[Collected data]
⟨

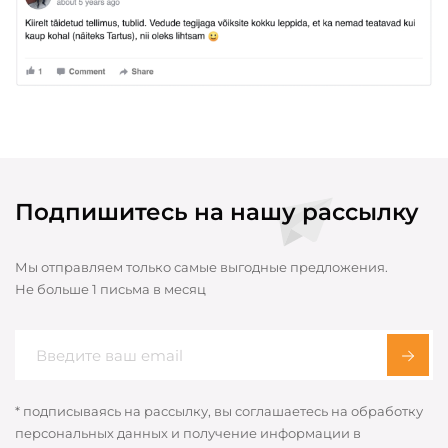
Подпишитесь на нашу рассылку
Мы отправляем только самые выгодные предложения.
Не больше 1 письма в месяц
* подписываясь на рассылку, вы соглашаетесь на обработку
персональных данных и получение информации в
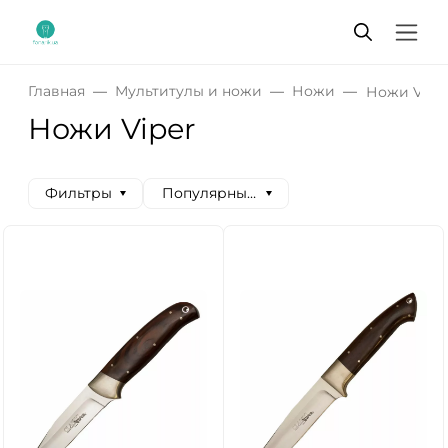
Главная
Мультитулы и ножи
Ножи
Ножи Vipe
Ножи Viper
Фильтры
Популярные сначала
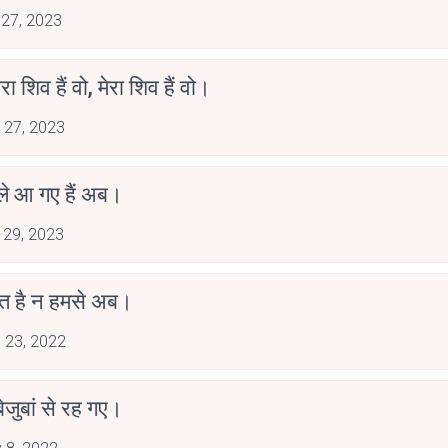
 27, 2023
रा शिव हैं वो, मेरा शिव हैं वो।
 27, 2023
े आ गए हैं अब।
 29, 2023
त है न हमसे अब।
 23, 2022
 बेजुबां से रह गए।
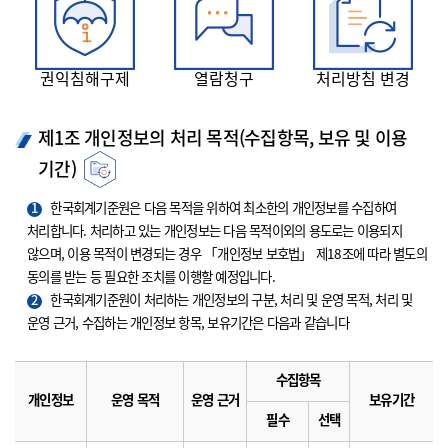
권익침해구제
열람청구
처리방침 변경
제1조 개인정보의 처리 목적(수집항목, 보유 및 이용
기간)
1
한국회계기준원은 다음 목적을 위하여 최소한의 개인정보를 수집하여
처리합니다. 처리하고 있는 개인정보는 다음 목적이외의 용도로는 이용되지
않으며, 이용 목적이 변경되는 경우 「개인정보 보호법」 제18조에 따라 별도의
동의를 받는 등 필요한 조치를 이행할 예정입니다.
2
한국회계기준원이 처리하는 개인정보의 구분, 처리 및 운영 목적, 처리 및
운영 근거, 수집하는 개인정보 항목, 보유기간은 다음과 같습니다
수집항목
개인정보
운영 목적
운영 근거
보유기간
필수
선택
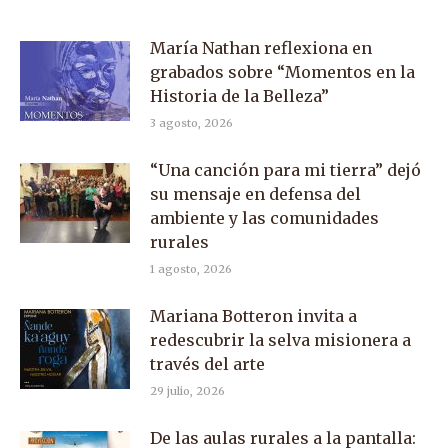
María Nathan reflexiona en
grabados sobre “Momentos en la
Historia de la Belleza”
3 agosto, 2026
“Una canción para mi tierra” dejó
su mensaje en defensa del
ambiente y las comunidades
rurales
1 agosto, 2026
Mariana Botteron invita a
redescubrir la selva misionera a
través del arte
29 julio, 2026
De las aulas rurales a la pantalla:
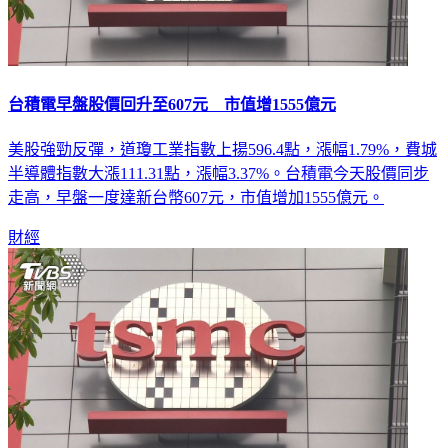
台積電早盤股價回升至607元 市值增1555億元
美股強勁反彈，道瓊工業指數上揚596.4點，漲幅1.79%，費城
半導體指數大漲111.31點，漲幅3.37%。台積電今天股價同步
走高，早盤一度達新台幣607元，市值增加1555億元。
財經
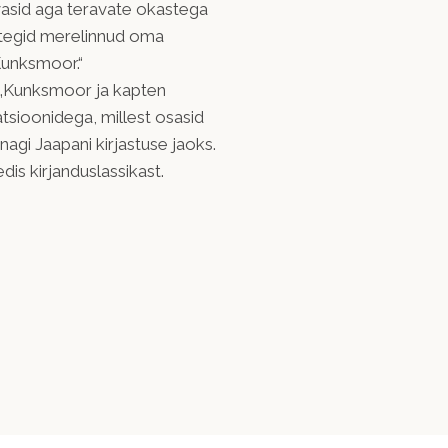
svasid aga teravate okastega
 tegid merelinnud oma
 Kunksmoor.“
 „Kunksmoor ja kapten
atsioonidega, millest osasid
nagi Jaapani kirjastuse jaoks.
is kirjanduslassikast.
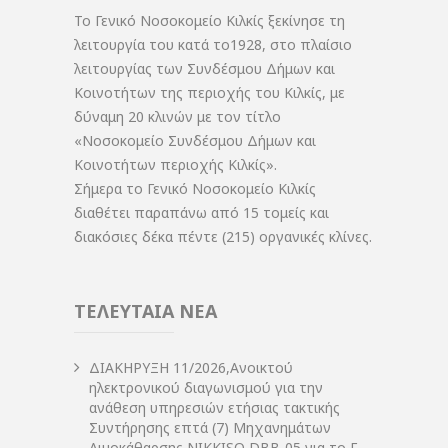
Το Γενικό Νοσοκομείο Κιλκίς ξεκίνησε τη
λειτουργία του κατά το1928, στο πλαίσιο
λειτουργίας των Συνδέσμου Δήμων και
Κοινοτήτων της περιοχής του Κιλκίς, με
δύναμη 20 κλινών με τον τίτλο
«Νοσοκομείο Συνδέσμου Δήμων και
Κοινοτήτων περιοχής Κιλκίς».
Σήμερα το Γενικό Νοσοκομείο Κιλκίς
διαθέτει παραπάνω από 15 τομείς και
διακόσιες δέκα πέντε (215) οργανικές κλίνες.
ΤΕΛΕΥΤΑΙΑ ΝΕΑ
ΔIΑΚΗΡΥΞΗ 11/2026,Ανοικτού
ηλεκτρονικού διαγωνισμού για την
ανάθεση υπηρεσιών ετήσιας τακτικής
Συντήρησης επτά (7) Μηχανημάτων
Αιμοκάθαρσης NIKKISO DBB-05 για το Γ.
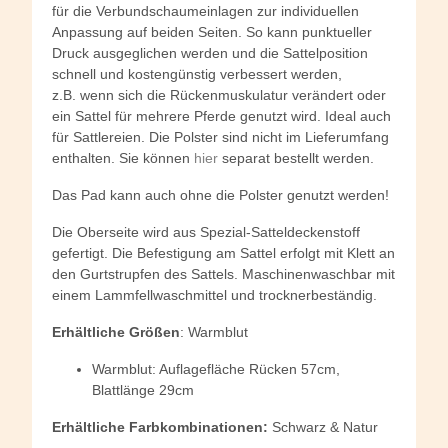
für die Verbundschaumeinlagen zur individuellen
Anpassung auf beiden Seiten. So kann punktueller
Druck ausgeglichen werden und die Sattelposition
schnell und kostengünstig verbessert werden,
z.B. wenn sich die Rückenmuskulatur verändert oder
ein Sattel für mehrere Pferde genutzt wird. Ideal auch
für Sattlereien. Die Polster sind nicht im Lieferumfang
enthalten. Sie können
hier
separat bestellt werden.
Das Pad kann auch ohne die Polster genutzt werden!
Die Oberseite wird aus Spezial-Satteldeckenstoff
gefertigt. Die Befestigung am Sattel erfolgt mit Klett an
den Gurtstrupfen des Sattels. Maschinenwaschbar mit
einem Lammfellwaschmittel und trocknerbeständig.
Erhältliche
Größen
: Warmblut
Warmblut: Auflagefläche Rücken 57cm,
Blattlänge 29cm
Erhältliche Farbkombinationen:
Schwarz & Natur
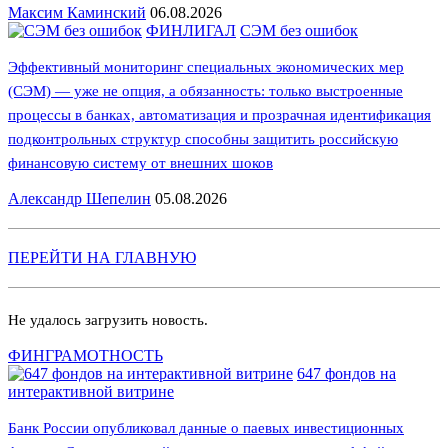
Максим Каминский
06.08.2026
ФИНЛИГАЛ
СЭМ без ошибок
Эффективный мониторинг специальных экономических мер
(СЭМ) — уже не опция, а обязанность: только выстроенные
процессы в банках, автоматизация и прозрачная идентификация
подконтрольных структур способны защитить российскую
финансовую систему от внешних шоков
Александр Шепелин
05.08.2026
ПЕРЕЙТИ НА ГЛАВНУЮ
Не удалось загрузить новость.
ФИНГРАМОТНОСТЬ
647 фондов на
интерактивной витрине
Банк России опубликовал данные о паевых инвестиционных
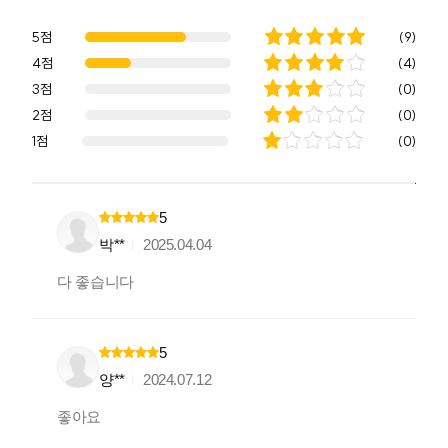
5점
(
9
)
4점
(
4
)
3점
(
0
)
2점
(
0
)
1점
(
0
)
5
박**
2025.04.04
다 좋습니다
5
양**
2024.07.12
좋아요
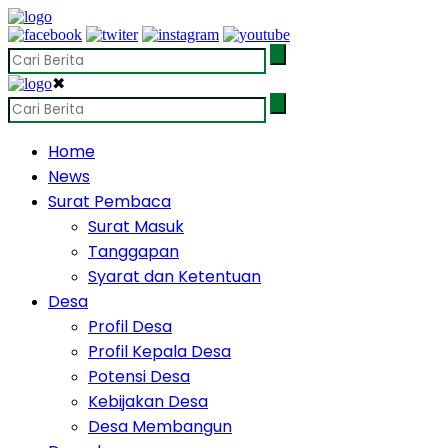
✖
Home
News
Surat Pembaca
Surat Masuk
Tanggapan
Syarat dan Ketentuan
Desa
Profil Desa
Profil Kepala Desa
Potensi Desa
Kebijakan Desa
Desa Membangun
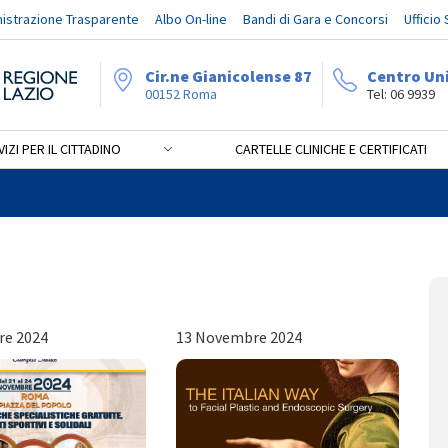
istrazione Trasparente
Albo On-line
Bandi di Gara e Concorsi
Ufficio
Cir.ne Gianicolense 87
Centro Un
00152 Roma
Tel: 06 9939
IZI PER IL CITTADINO
CARTELLE CLINICHE E CERTIFICATI
re 2024
13 Novembre 2024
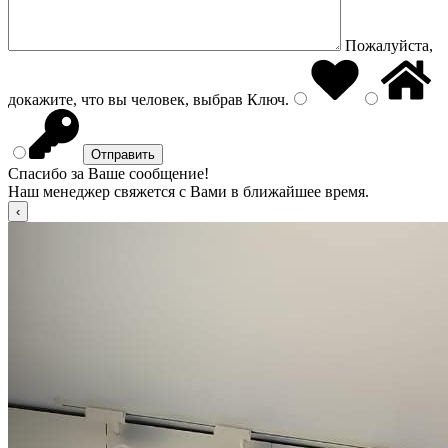
Пожалуйста,
докажите, что вы человек, выбрав
Ключ
.
Спасибо за Ваше сообщение!
Наш менеджер свяжется с Вами в ближайшее время.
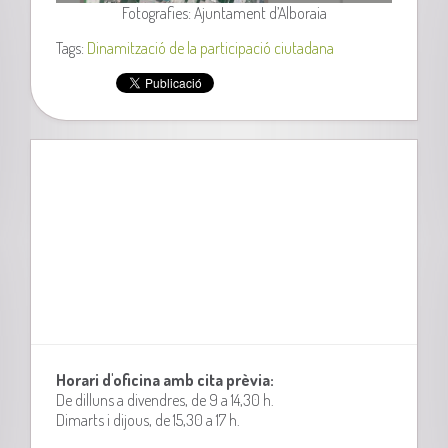
Fotografies: Ajuntament d’Alboraia
Tags:
Dinamització de la participació ciutadana
Horari d'oficina amb cita prèvia:
De dilluns a divendres, de 9 a 14,30 h.
Dimarts i dijous, de 15,30 a 17 h.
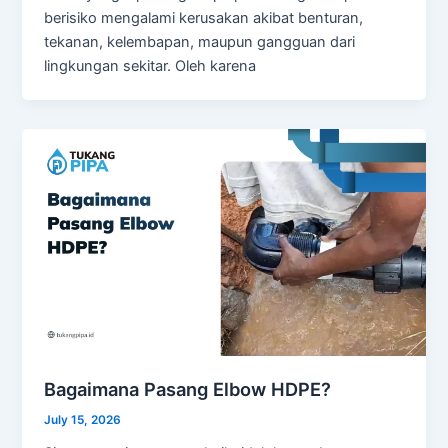
berisiko mengalami kerusakan akibat benturan,
tekanan, kelembapan, maupun gangguan dari
lingkungan sekitar. Oleh karena
Bagaimana Pasang Elbow HDPE?
July 15, 2026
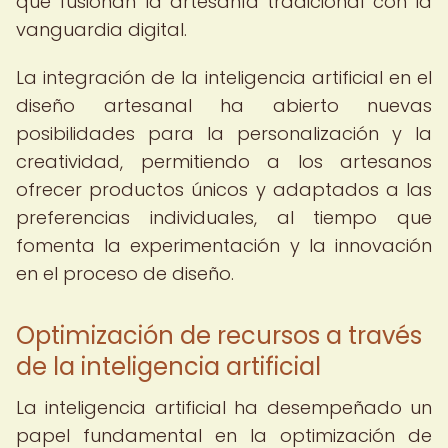
que fusionan la artesanía tradicional con la
vanguardia digital.
La integración de la inteligencia artificial en el
diseño artesanal ha abierto nuevas
posibilidades para la personalización y la
creatividad, permitiendo a los artesanos
ofrecer productos únicos y adaptados a las
preferencias individuales, al tiempo que
fomenta la experimentación y la innovación
en el proceso de diseño.
Optimización de recursos a través
de la inteligencia artificial
La inteligencia artificial ha desempeñado un
papel fundamental en la optimización de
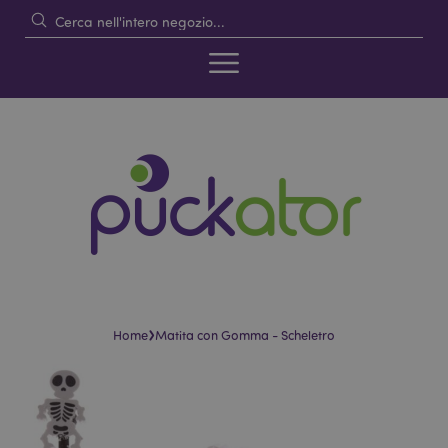
›
Home
Matita con Gomma - Scheletro
Vai
Vai
alla
all'inizio
fine
della
della
galleria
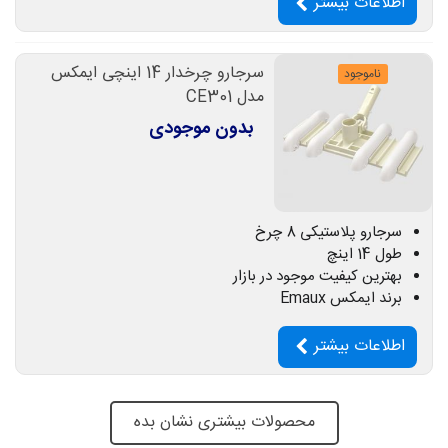
اطلاعات بیشتر
سرجارو چرخدار 14 اینچی ایمکس
ناموجود
مدل CE301
بدون موجودی
سرجارو پلاستیکی 8 چرخ
طول 14 اینچ
بهترین کیفیت موجود در بازار
برند ایمکس Emaux
اطلاعات بیشتر
محصولات بیشتری نشان بده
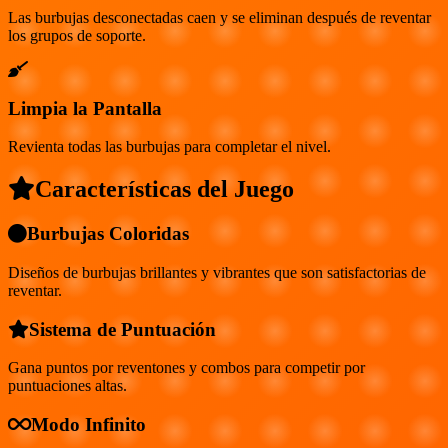
Las burbujas desconectadas caen y se eliminan después de reventar
los grupos de soporte.
Limpia la Pantalla
Revienta todas las burbujas para completar el nivel.
Características del Juego
Burbujas Coloridas
Diseños de burbujas brillantes y vibrantes que son satisfactorias de
reventar.
Sistema de Puntuación
Gana puntos por reventones y combos para competir por
puntuaciones altas.
Modo Infinito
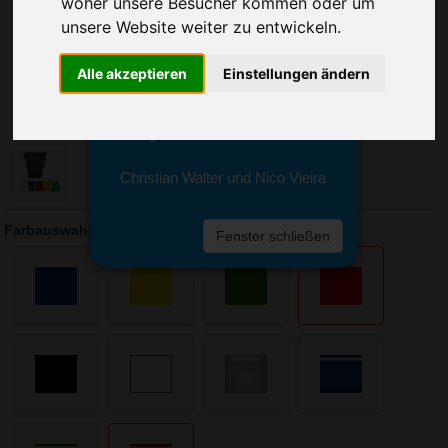
woher unsere Besucher kommen oder um
Sie erreichen sie von Montag bis
Freitag zwischen 8 und 18 Uhr
unsere Website weiter zu entwickeln.
unter 0611 94 585 2749 oder
info@advertika.de.
Alle akzeptieren
Einstellungen ändern
Wir freuen uns auf Ihre Anfrage
und grüßen freundlich
Christian Walter und Nico Vieira
Farbauswahl: Eiskratzer Trapez
Fenster schließen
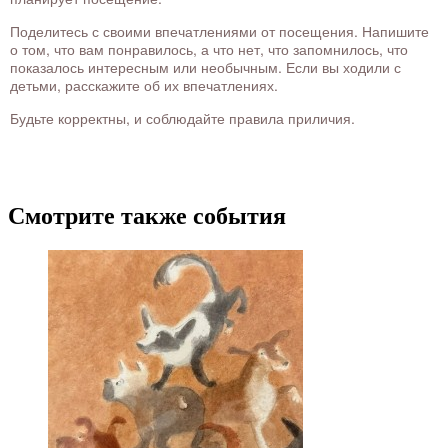
Поделитесь с своими впечатлениями от посещения. Напишите
о том, что вам понравилось, а что нет, что запомнилось, что
показалось интересным или необычным. Если вы ходили с
детьми, расскажите об их впечатлениях.
Будьте корректны, и соблюдайте правила приличия.
Смотрите также события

⟩

Your task:
Of the records above, copy each line that includes "artificial".

Expected answer:
La integración de la inteligencia artificial en el
de la inteligencia artificial
La inteligencia artificial ha desempeñado un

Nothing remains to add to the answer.